I am using xarray/rasterio to do some operations on a set of GeoTiff files. The data that I am dealing with contain missing values (-9999) at some grid points. Is there any efficient pythonic way to replace these values with interpolated data using xarray?

For example I have something like:

>>> da = xr.DataArray([[1.0,2.0,3.0],[4.0,-999.0,6.0],[7.0,-999.0,9.0]],[('x',[1,2,3]),('y',[1,2,3])])
>>> da
<xarray.DataArray (x: 3, y: 3)>
array([[   1.,    2.,    3.],
       [   4., -9999.,    6.],
       [   7., -9999.,    9.]])
Coordinates:
  * x        (x) int64 1 2 3
  * y        (y) int64 1 2 3

and I want to replace -9999 values with the interpolated values based on adjacent grid points. Any hint would be appreciated!

Monobakht
  • 193
  • 1
  • 11

3 Answers3

1

You can use da.interpolate_na() to do one dimensional interpolation of NA values - I am unsure if there is a two dimensional method.

You can convert your -999 values to NaN's and then interpolate.

da = xr.DataArray([[1.0,2.0,3.0],[4.0,-999.0,6.0],[7.0,-999.0,9.0]],[('x',[1,2,3]),('y',[1,2,3])])
da

<xarray.DataArray (x: 3, y: 3)>
array([[   1.,    2.,    3.],
       [   4., -999.,    6.],
       [   7., -999.,    9.]])
Coordinates:
  * x        (x) int64 1 2 3
  * y        (y) int64 1 2 3

new_da = da.where(da != -999.0, np.nan)
new_da

<xarray.DataArray (x: 3, y: 3)>
array([[ 1.,  2.,  3.],
       [ 4., nan,  6.],
       [ 7., nan,  9.]])
Coordinates:
  * x        (x) int64 1 2 3
  * y        (y) int64 1 2 3

new_da.interpolate_na(dim=('y'), method='linear')
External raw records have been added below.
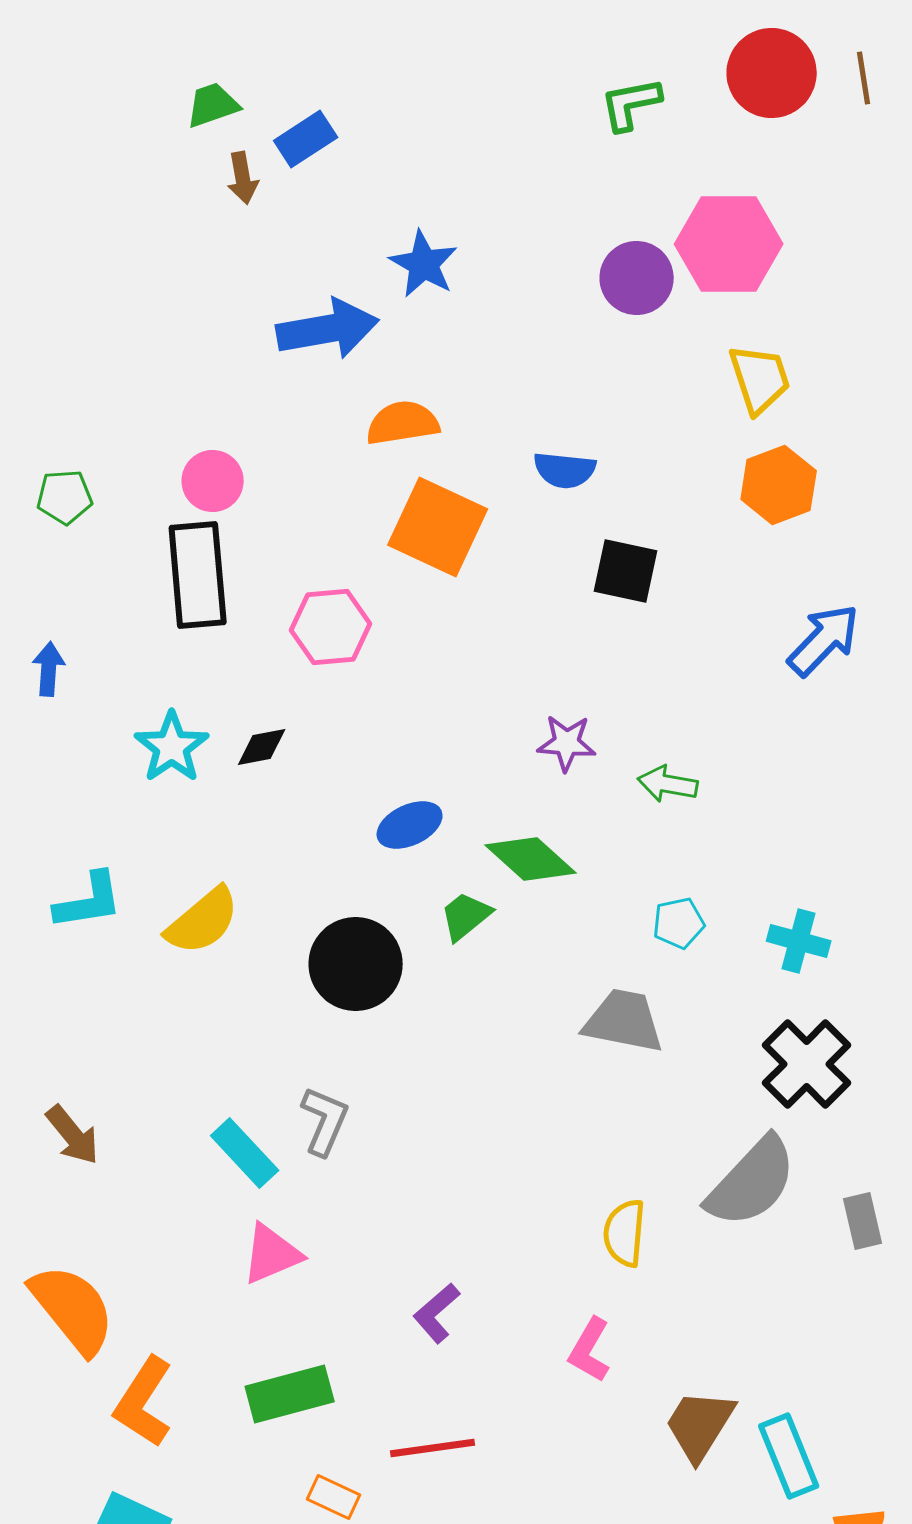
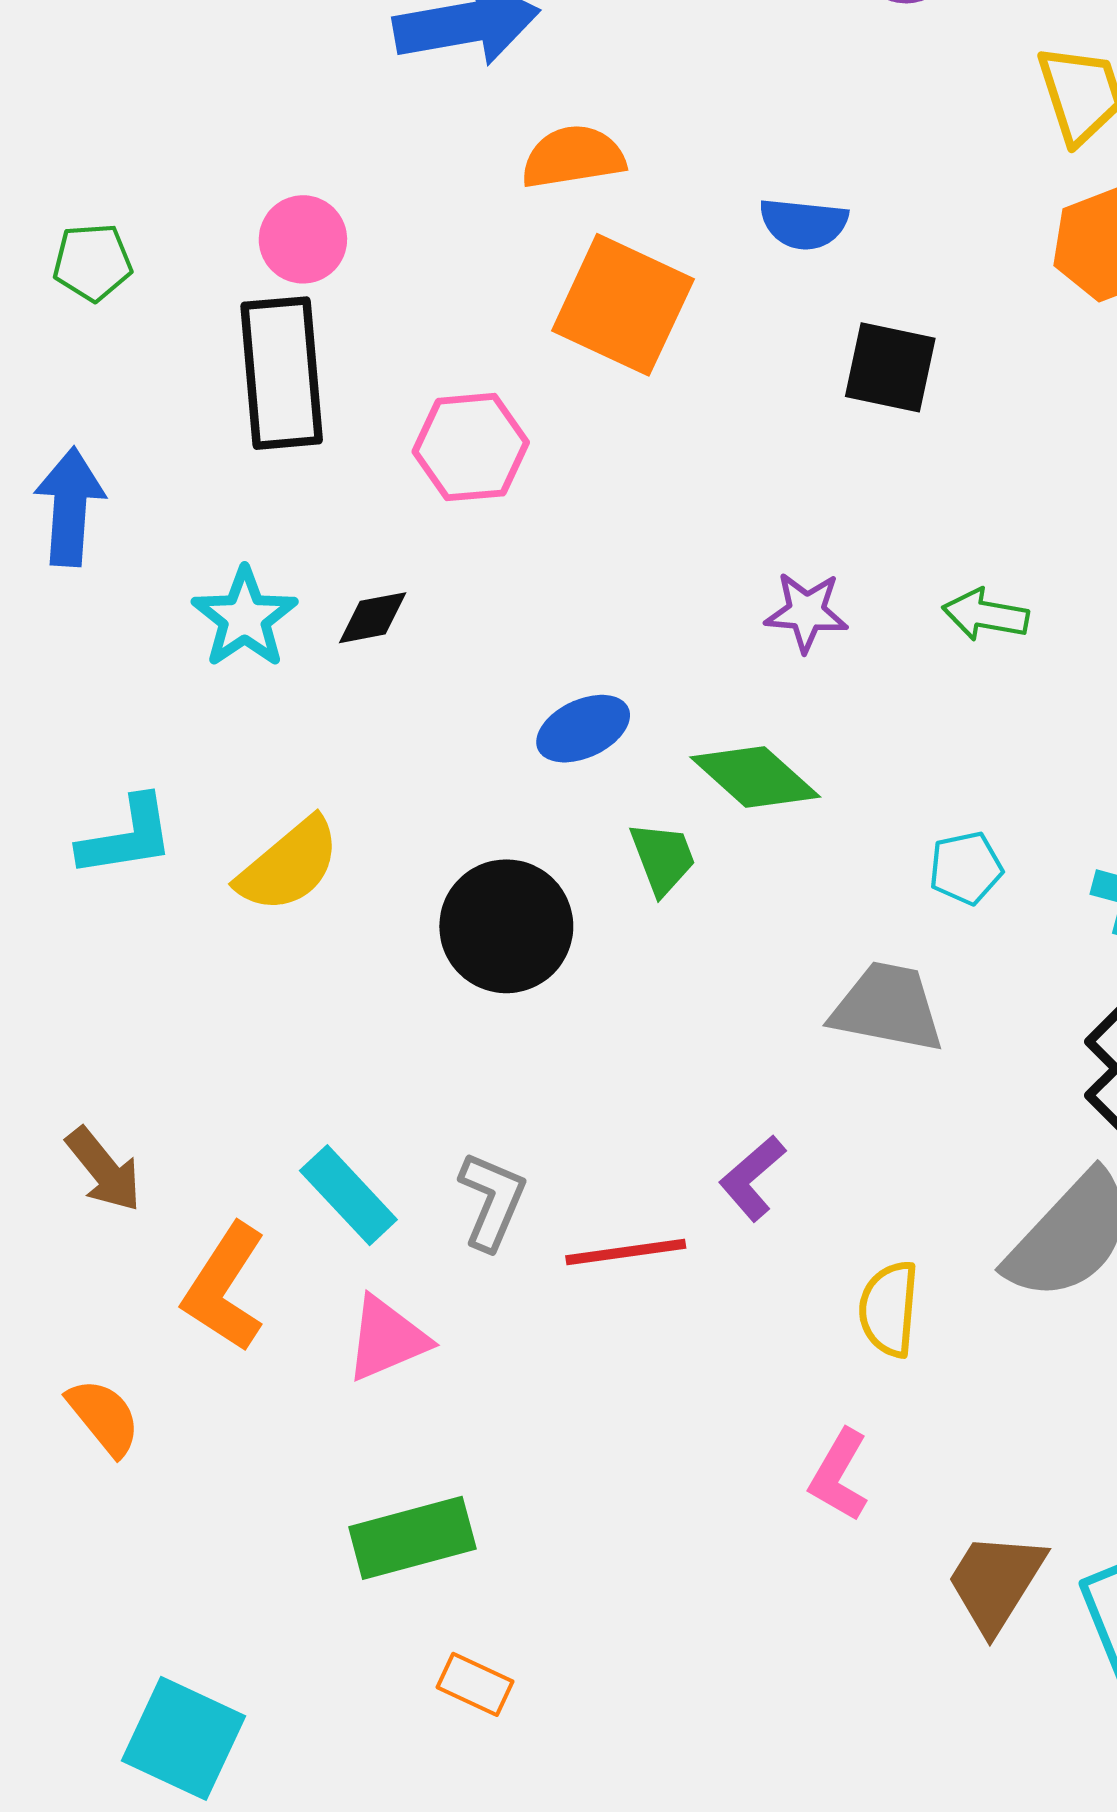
blue arrow: (49, 669) -> (70, 507), size x1.5
green arrow: (668, 784) -> (986, 615), moved
green trapezoid: (466, 916) -> (663, 858), turned 108
gray L-shape: (325, 1121) -> (492, 1201), moved
orange semicircle: (73, 1309) -> (104, 1417), size x0.6
purple L-shape: (437, 1313) -> (752, 1178), moved
orange L-shape: (144, 1402) -> (225, 1288), moved
red line: (433, 1448) -> (626, 1252), moved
<xarray.DataArray (x: 3, y: 3)>
array([[1., 2., 3.],
       [4., 5., 6.],
       [7., 8., 9.]])
Coordinates:
  * x        (x) int64 1 2 3
  * y        (y) int64 1 2 3

Since it's a 1-D interpolation, you can just interpolate for each dimension separately.

bwc
  • 1,028
  • 7
  • 18
1

For 2D interpolation you could use rioxarray.

MuellerSeb
  • 796
  • 6
  • 11
0

I still do not think there is an efficient way to do this in xarray. The suggestion by @bwc will not work properly for multidimensional arrays, because the first pass along the first dimension will already fill all gaps. This may be acceptable if your missing values are just single datapoints, but it will result in unwanted behaviour if you have larger gaps.

The simplest solution I'm aware of for your problem is using the setmisstonn or setmisstodis operator in CDO (depending on how you want to interpolate).